How many lines in the entries below contain "decade"? Answer with the number only.

═════ LISTED RECORDS ═════

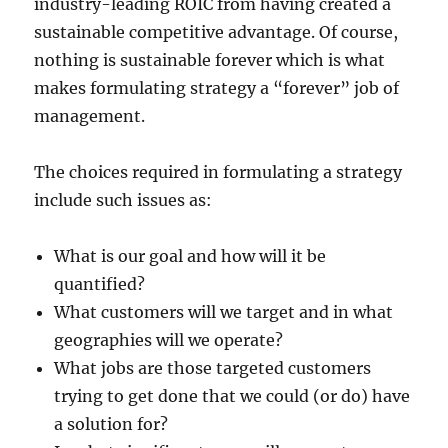
industry-leading ROIC from having created a
sustainable competitive advantage. Of course,
nothing is sustainable forever which is what
makes formulating strategy a “forever” job of
management.
The choices required in formulating a strategy
include such issues as:
What is our goal and how will it be
quantified?
What customers will we target and in what
geographies will we operate?
What jobs are those targeted customers
trying to get done that we could (or do) have
a solution for?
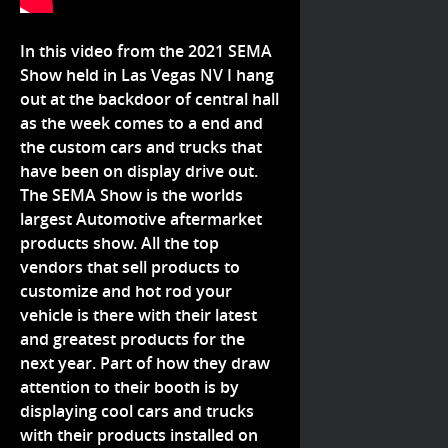
In this video from the 2021 SEMA
Show held in Las Vegas NV I hang
out at the backdoor of central hall
as the week comes to a end and
the custom cars and trucks that
have been on display drive out.
The SEMA Show is the worlds
largest Automotive aftermarket
products show. All the top
vendors that sell products to
customize and hot rod your
vehicle is there with their latest
and greatest products for the
next year. Part of how they draw
attention to their booth is by
displaying cool cars and trucks
with their products installed on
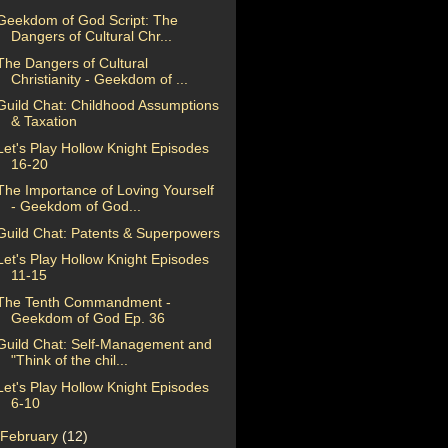
Geekdom of God Script: The
Dangers of Cultural Chr...
The Dangers of Cultural
Christianity - Geekdom of ...
Guild Chat: Childhood Assumptions
& Taxation
Let's Play Hollow Knight Episodes
16-20
The Importance of Loving Yourself
- Geekdom of God...
Guild Chat: Patents & Superpowers
Let's Play Hollow Knight Episodes
11-15
The Tenth Commandment -
Geekdom of God Ep. 36
Guild Chat: Self-Management and
"Think of the chil...
Let's Play Hollow Knight Episodes
6-10
February
(12)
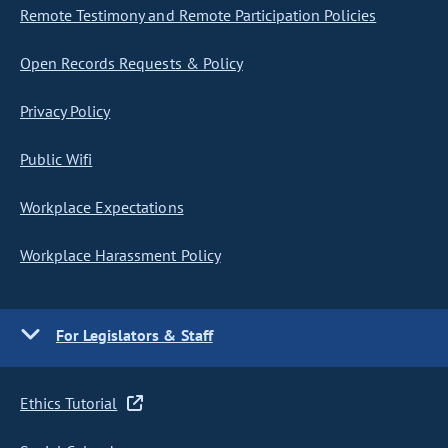
Remote Testimony and Remote Participation Policies
Open Records Requests & Policy
Privacy Policy
Public Wifi
Workplace Expectations
Workplace Harassment Policy
For Legislators & Staff
Ethics Tutorial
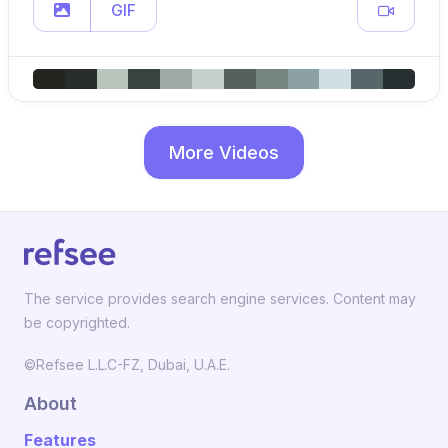
GIF
More Videos
The service provides search engine services. Content may
be copyrighted.
©Refsee L.L.C-FZ, Dubai, U.A.E.
About
Features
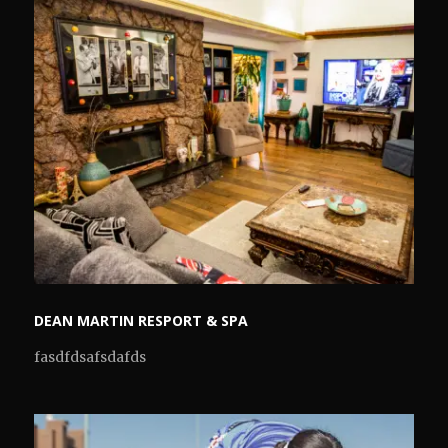
DEAN MARTIN RESPORT & SPA
fasdfdsafsdafds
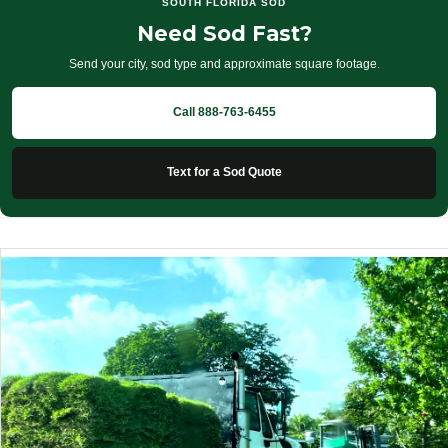
SOUTH FLORIDA SOD
Need Sod Fast?
Send your city, sod type and approximate square footage.
Call 888-763-6455
Text for a Sod Quote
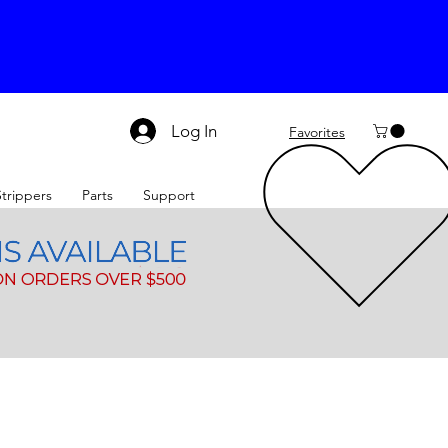
Log In
Favorites
Strippers
Parts
Support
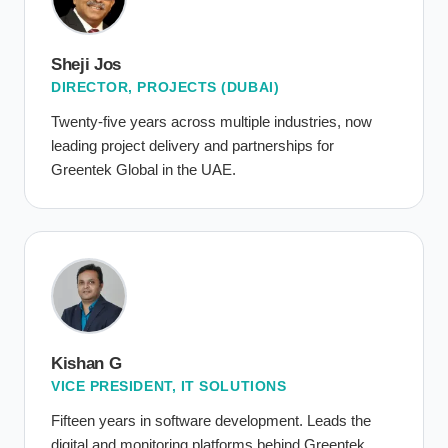
Sheji Jos
DIRECTOR, PROJECTS (DUBAI)
Twenty-five years across multiple industries, now
leading project delivery and partnerships for
Greentek Global in the UAE.
Kishan G
VICE PRESIDENT, IT SOLUTIONS
Fifteen years in software development. Leads the
digital and monitoring platforms behind Greentek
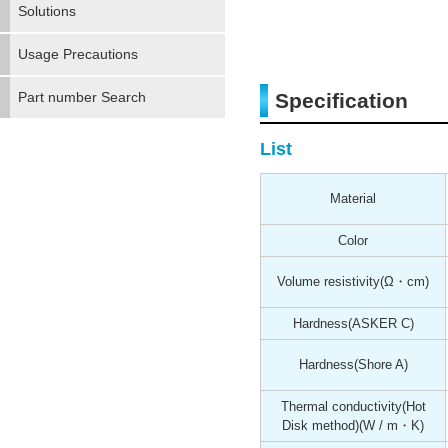
Solutions
Usage Precautions
Part number Search
Specification
List
Material
Color
Volume resistivity
(Ω・cm)
Hardness
(ASKER C)
Hardness
(Shore A)
Thermal conductivity(Hot
Disk method)
(W / m・K)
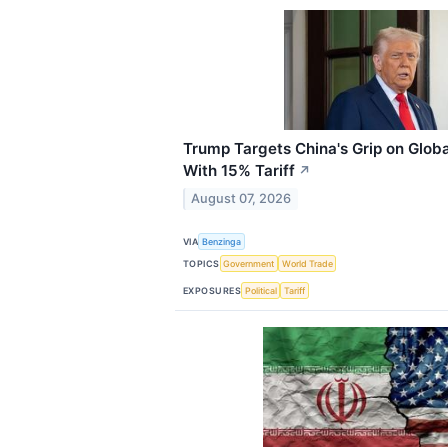
Trump Targets China's Grip on Globa
With 15% Tariff
↗
August 07, 2026
VIA
Benzinga
TOPICS
Government
World Trade
EXPOSURES
Political
Tariff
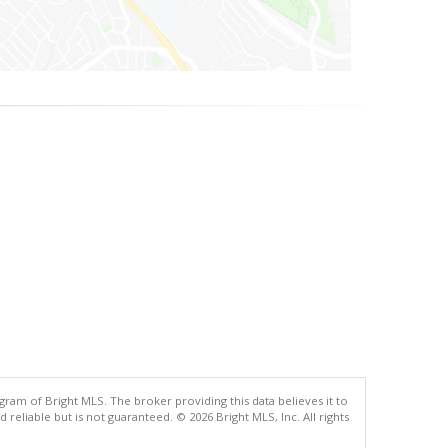
gram of Bright MLS. The broker providing this data believes it to
eliable but is not guaranteed. © 2026 Bright MLS, Inc. All rights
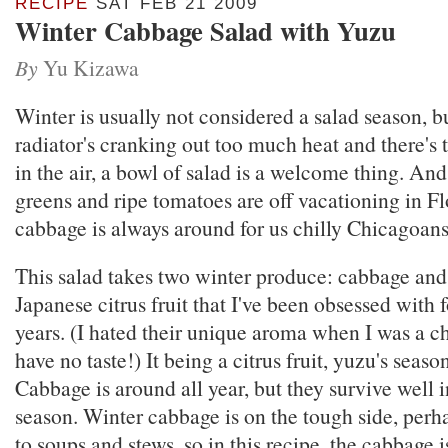
RECIPE
SAT FEB 21 2009
Winter Cabbage Salad with Yuzu
By
Yu Kizawa
Winter is usually not considered a salad season, 
radiator's cranking out too much heat and there's t
in the air, a bowl of salad is a welcome thing. An
greens and ripe tomatoes are off vacationing in Fl
cabbage is always around for us chilly Chicagoans
This salad takes two winter produce: cabbage and
Japanese citrus fruit that I've been obsessed with f
years. (I hated their unique aroma when I was a ch
have no taste!) It being a citrus fruit, yuzu's season
Cabbage is around all year, but they survive well i
season. Winter cabbage is on the tough side, per
to soups and stews, so in this recipe, the cabbage 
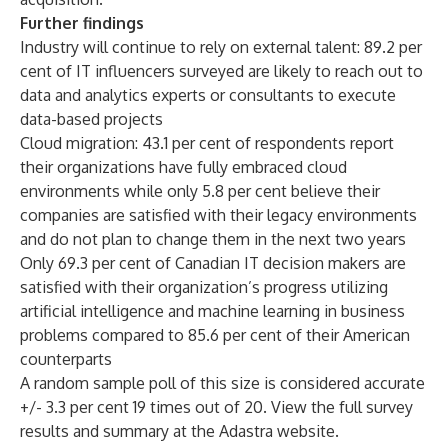
Further findings
Industry will continue to rely on external talent: 89.2 per
cent of IT influencers surveyed are likely to reach out to
data and analytics experts or consultants to execute
data-based projects
Cloud migration: 43.1 per cent of respondents report
their organizations have fully embraced cloud
environments while only 5.8 per cent believe their
companies are satisfied with their legacy environments
and do not plan to change them in the next two years
Only 69.3 per cent of Canadian IT decision makers are
satisfied with their organization’s progress utilizing
artificial intelligence and machine learning in business
problems compared to 85.6 per cent of their American
counterparts
A random sample poll of this size is considered accurate
+/- 3.3 per cent 19 times out of 20. View the full survey
results and summary at
the Adastra website
.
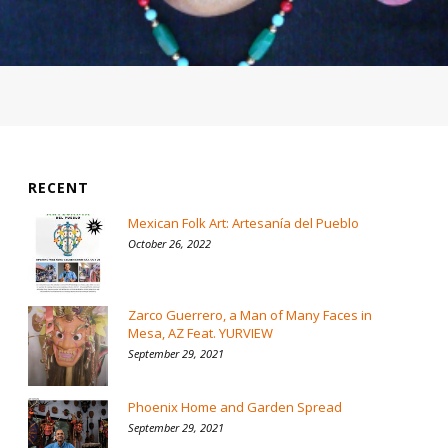
RECENT
Mexican Folk Art: Artesanía del Pueblo
October 26, 2022
Zarco Guerrero, a Man of Many Faces in
Mesa, AZ Feat. YURVIEW
September 29, 2021
Phoenix Home and Garden Spread
September 29, 2021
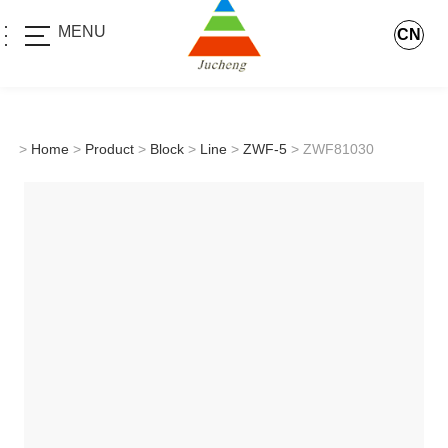
MENU
CN
>
Home
>
Product
>
Block
>
Line
>
ZWF-5
> ZWF81030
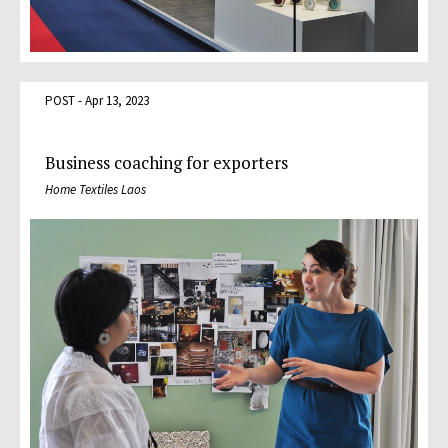
POST - Apr 13, 2023
Business coaching for exporters
Home Textiles Laos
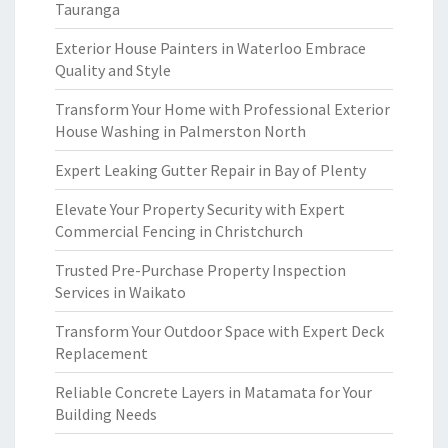
Tauranga
Exterior House Painters in Waterloo Embrace
Quality and Style
Transform Your Home with Professional Exterior
House Washing in Palmerston North
Expert Leaking Gutter Repair in Bay of Plenty
Elevate Your Property Security with Expert
Commercial Fencing in Christchurch
Trusted Pre-Purchase Property Inspection
Services in Waikato
Transform Your Outdoor Space with Expert Deck
Replacement
Reliable Concrete Layers in Matamata for Your
Building Needs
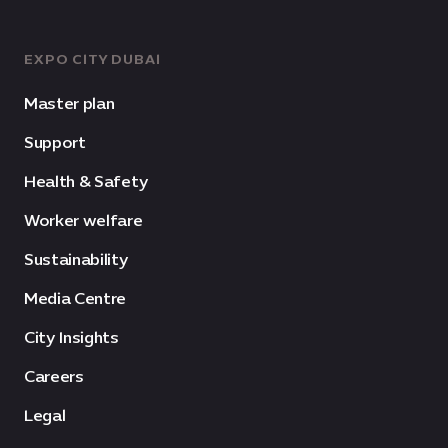
EXPO CITY DUBAI
Master plan
Support
Health & Safety
Worker welfare
Sustainability
Media Centre
City Insights
Careers
Legal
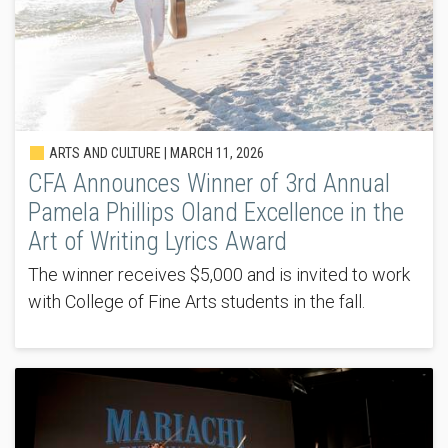
ARTS AND CULTURE |
MARCH 11, 2026
CFA Announces Winner of 3rd Annual
Pamela Phillips Oland Excellence in the
Art of Writing Lyrics Award
The winner receives $5,000 and is invited to work
with College of Fine Arts students in the fall.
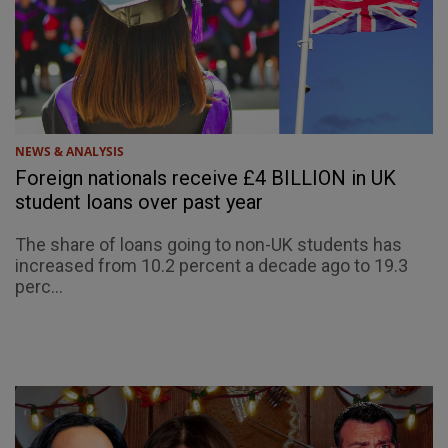
NEWS & ANALYSIS
Foreign nationals receive £4 BILLION in UK
student loans over past year
The share of loans going to non-UK students has
increased from 10.2 percent a decade ago to 19.3
perc...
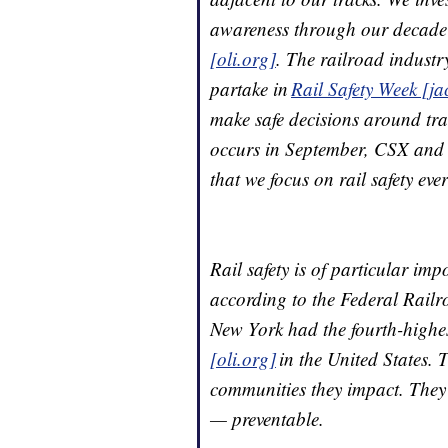
awareness through our decade’
[oli.org]
. The railroad industr
partake in
Rail Safety Week [ja
make safe decisions around tra
occurs in September, CSX and 
that we focus on rail safety eve
Rail safety is of particular im
according to the Federal Railro
New York had the fourth-highes
[oli.org]
in the United States. 
communities they impact. They
— preventable.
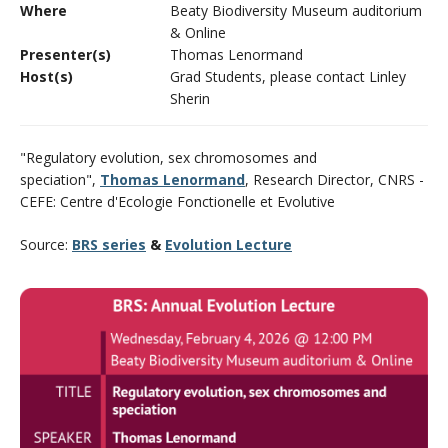
Where
Beaty Biodiversity Museum auditorium
CWL Login
& Online
Presenter(s)
Thomas Lenormand
Host(s)
Grad Students, please contact Linley
Sherin
"Regulatory evolution, sex chromosomes and
speciation",
Thomas Lenormand
, Research Director, CNRS -
CEFE: Centre d'Ecologie Fonctionelle et Evolutive
Source:
BRS series
&
Evolution Lecture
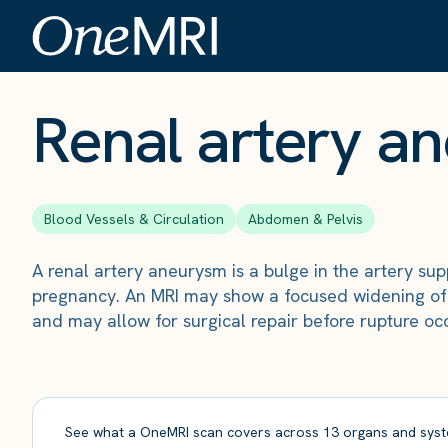
The Scan
›
Conditions
›
Renal artery aneurysm
Renal artery a
Blood Vessels & Circulation
Abdomen & Pelvis
A renal artery aneurysm is a bulge in the artery sup
pregnancy. An MRI may show a focused widening of t
and may allow for surgical repair before rupture oc
See what a OneMRI scan covers across 13 organs and syst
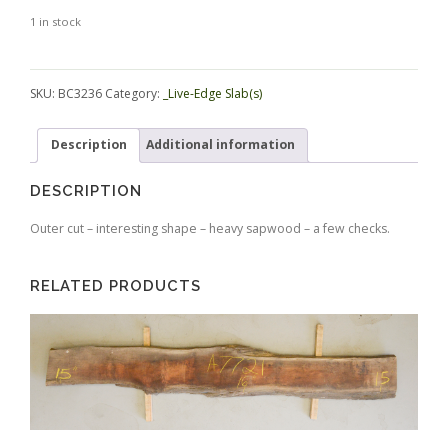
1 in stock
Alternative:
SKU:
BC3236
Category:
_Live-Edge Slab(s)
Description
Additional information
DESCRIPTION
Outer cut – interesting shape – heavy sapwood – a few checks.
RELATED PRODUCTS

═════

SOLUTION BELOW
2